Mobile barcodes seem to be about to go mainstream, with Nokia and Sony Ericsson pre-installing barcode readers on many of their handsets. Barcodes in mobile are generally used to retrieve web content. For example a barcode on a poster can be scanned and used to retrieve a web page where the user can win a prize. At the Mobile World Congress in Barcelona earlier this week, Virginia-based Neustar announced the first clearinghouse for barcodes, which allows barcodes from any advertiser or brand to be linked to web content independently of the barcode reader or service provider being used.
A Brief Guide to Barcodes
1D barcodes like the one on the right are familiar to all of us. These are the codes on products that are scanned at a supermarket checkout. The amount of data which a 1D barcode can carry is limited. 2D barcodes, like the one below, are more robust and can hold a much higher density of information. These are the barcodes used in mobile applications. Typically, a scanned barcode is used to retrieve a web page. Barcodes can be embedded in any kind of printed material such as product packaging, print advertising, posters and even web sites. A camera phone can also display a barcode, which allows a reader to identify it.
Direct barcodes have the URL of the associated content embedded in the code. With indirect barcodes, the URL is of an intermediate web site where the code is looked up in a database and the corresponding content URL is returned. This means that the content URL is dynamic and can be updated. Scanning the code from a mobile phone also allows contextual and demographic information about the mobile user to be retrieved and used to tailor the content returned.
There are myriad applications for 2D barcodes. Advertising and marketing is one favorite. Advertisers love barcodes because they are opt-in (the user chooses to retrieve the brand information) and trackable. Pepsi embedded 400 million 2D barcodes in products in the UK last year. Codes are also often used in supply chain and logistics management.
Barcodes displayed via mobile phones are used in ticketing applications like public transport in the Philippines or loyalty programs in stores like DIY retailer Hornbach in Germany. In South America, Telefonica is using barcodes to allow access to telecommunications services such as mobile package updates (when a user wants to update their service package by, say, adding an SMS bundle). Barcodes on a phone can even be used to authenticate the parties involved in mobile money transfers. Barcode vendor NeoMedia did a fundraising campaign for Haiti at the Mobile World Congress show, where attendees scanned posters around the conference site and NeoMedia contributed $1 for each scan. NeoMedia’s CEO Ian McCready told me that the number of barcode scans going through their system is up hundreds of percent in the last 6 months over the previous 6 months.

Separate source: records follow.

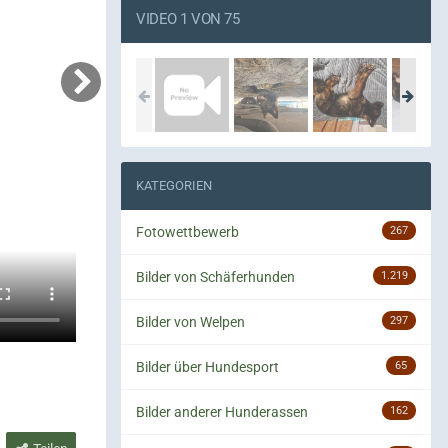
VIDEO 1 VON 75
KATEGORIEN
Fotowettbewerb
267
Bilder von Schäferhunden
1.219
Bilder von Welpen
297
Bilder über Hundesport
65
Bilder anderer Hunderassen
162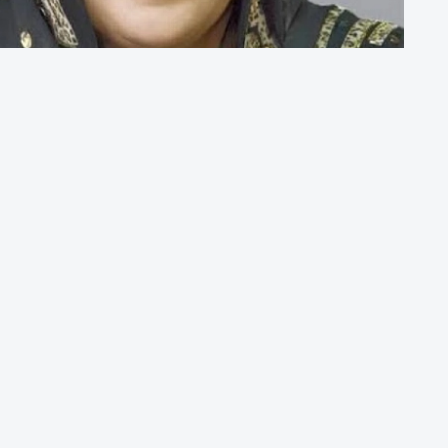
إصدار كتاب «حُمّى التريند» لعايدة القمش: درا
وتفكك اقت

Obstacles in the Barcode Market
A number of obstacles have prevented barcodes from going mainstream in mobile in the US, although they are already widely used in Japan. First of all, the readers need to be available on phones. Pre-installs of barcode readers are increasing, but users need to be educated on how to use the barcodes once they have a reader. The barcode market has lacked standards and interoperability, although NeoMedia said that great progress has been made in that area in the last 18 months. Finally, indirect barcodes could not be enabled across all players in the barcode ecosystem because of the lack of a neutral clearinghouse, although particular vendors could of course implement a clearinghouse for the barcodes of their own customers.
So Neustar’s clearinghouse announcement supplies one of the final parts of the puzzle. Neustar’s VP of mobile services, Diane Strahan told me that the clearinghouse will give advertisers more control over how a barcode associated with their brand is used. For example, it prevents counterfeit barcodes associated with the brand being used to execute fraud or copyright infringement. It allows mobile carriers to add additional data, and it means advertisers can customize and update the content associated with a barcode. Neustar will charge a transaction fee per scan for use of the clearinghouse.
Neomedia and Neustar are both publicly traded companies. Neomedia is based in Atlanta and has 30 employees. Neustar was founded in 1996 in Sterling, Virgina and has 800 employees.